No API key? USE_LLM=false skips the generation pass. The seed stage falls back to Faker for names and descriptions. You lose the coherence — Berlin ends up friends with São Paulo again — but the schema populates and every code path runs. Essential for CI, where we don't want to hit the Anthropic API on every test run. The scored matching still applies to the Faker-generated users, so you get at least intra-dataset consistency even without the LLM layer.

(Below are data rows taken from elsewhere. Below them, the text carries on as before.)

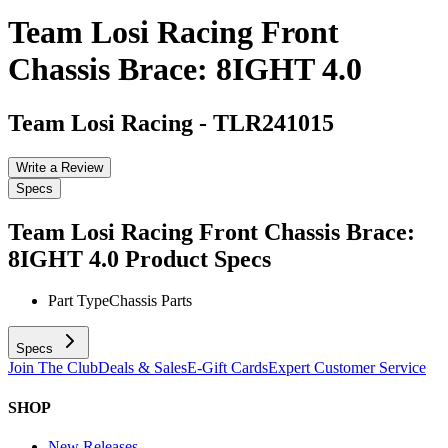
Team Losi Racing Front
Chassis Brace: 8IGHT 4.0
Team Losi Racing
-
TLR241015
Write a Review
Specs
Team Losi Racing Front Chassis Brace:
8IGHT 4.0
Product Specs
Part Type
Chassis Parts
Specs
Join The Club
Deals & Sales
E-Gift Cards
Expert Customer Service
SHOP
New Releases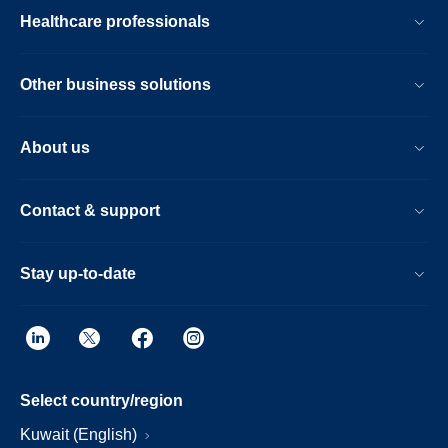
Healthcare professionals
Other business solutions
About us
Contact & support
Stay up-to-date
Select country/region
Kuwait (English)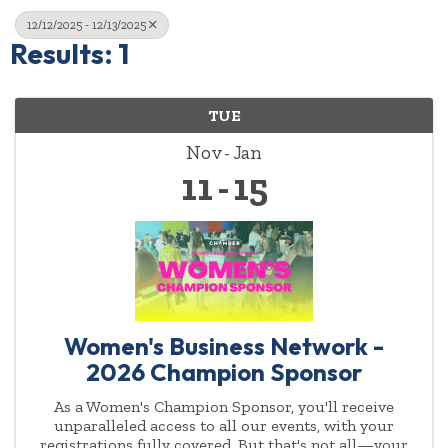
12/12/2025 - 12/13/2025
Results: 1
TUE
Nov
Jan
11
15
Women's Business Network -
2026 Champion Sponsor
As a Women's Champion Sponsor, you'll receive
unparalleled access to all our events, with your
registrations fully covered. But that's not all—your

What I considered and rejected

  • Random seeds pinned per environment. Makes the demo deterministic, but also makes it stale. Fresh generation each run is better.
  • Hand-writing the community catalog. Briefly tried it. 420 entries. Gave up after 40. LLMs are specifically good at this.
  • A single monolithic LLM pass. One massive prompt generating the whole dataset at once. Token budgets make this infeasible, and single-pass generation loses the "users know about communities" conditioning.
  • Real-time Claude instead of Batch. ~2× the cost, plus rate-limit handling code, plus 30-40 minutes of wall time. Batch is a strict upgrade for anything non-interactive.
  • Retry logic inside the LLM call. The Batch API already retries transient failures internally, and Zod rejection is not usually transient. Added complexity for no real gain.

The Impact

  • ~420 communities, ~620 users, ~1000 events generated and seeded end to end
  • ~$1.58 total generation cost via Batch API (vs ~$3.15 real-time)
  • ~2 minutes of generation, ~30 seconds of DB writes
  • ~200 MB peak memory, ~50 MB final DB size
  • Resumable from any of 10 stages — no "crashed at stage 7, nuke and restart"
  • Zero hand-written rules for domain logic — the scoring is the rule
  • Zero fuzzy-matching code in the seed pipeline — z.enum() constrains at generation time

The more satisfying outcome is subjective: the demo stopped feeling like a demo. A designer in Berlin has friends who are also in Berlin, and they share interest in design and tech. A food blogger in Lisbon has RSVPed to wine tastings and neighborhood food crawls. Clicking "trending" in each city surfaces things that make sense for that city. You can spend ten minutes browsing the app and not find a single thing that breaks the illusion. The recommendations engine — which uses exactly the same signals the seed pipeline used to generate the data — surfaces matches that look eerily good, because the dataset was built to make them look good. This is the opposite of a demo hack; it's the seed pipeline and the recommendation engine encoding the same domain model, by construction.

Closing

The lesson is that coherence isn't something you add on top of random data. It's a property of how the data is generated. Generate in the right order, make each pass condition on the last, constrain outputs to the same vocabulary the app uses (slugs, enum values), and the dataset builds a story instead of filling columns. Make the generator encode the same domain logic the app enforces, and the demo doesn't just look consistent — it is consistent, for the same reason a real dataset would be.

Faker fills columns. The pipeline tells a story. That's the difference between a demo that holds up to clicking around and one that falls apart the moment someone looks twice.